**Instructions for the task:**
Repeat the records exactly, so that each line matches the original.

Stored items
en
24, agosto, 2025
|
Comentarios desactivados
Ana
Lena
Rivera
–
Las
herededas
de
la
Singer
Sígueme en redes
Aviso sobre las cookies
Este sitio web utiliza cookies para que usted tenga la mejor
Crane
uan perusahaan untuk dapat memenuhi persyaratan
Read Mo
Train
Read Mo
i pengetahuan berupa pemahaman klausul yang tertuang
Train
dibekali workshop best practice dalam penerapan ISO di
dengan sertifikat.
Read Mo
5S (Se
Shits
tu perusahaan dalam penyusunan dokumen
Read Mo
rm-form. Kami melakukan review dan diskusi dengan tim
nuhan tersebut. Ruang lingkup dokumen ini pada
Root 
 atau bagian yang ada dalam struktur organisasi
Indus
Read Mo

**Result below:**
en
24, agosto, 2025
|
Comentarios desactivados
Ana
Lena
Rivera
–
Las
herededas
de
la
Singer
Sígueme en redes
Aviso sobre las cookies
Este sitio web utiliza cookies para que usted tenga la mejor
Crane
uan perusahaan untuk dapat memenuhi persyaratan
Read Mo
Train
Read Mo
i pengetahuan berupa pemahaman klausul yang tertuang
Train
dibekali workshop best practice dalam penerapan ISO di
dengan sertifikat.
Read Mo
5S (Se
Shits
tu perusahaan dalam penyusunan dokumen
Read Mo
rm-form. Kami melakukan review dan diskusi dengan tim
nuhan tersebut. Ruang lingkup dokumen ini pada
Root 
 atau bagian yang ada dalam struktur organisasi
Indus
Read Mo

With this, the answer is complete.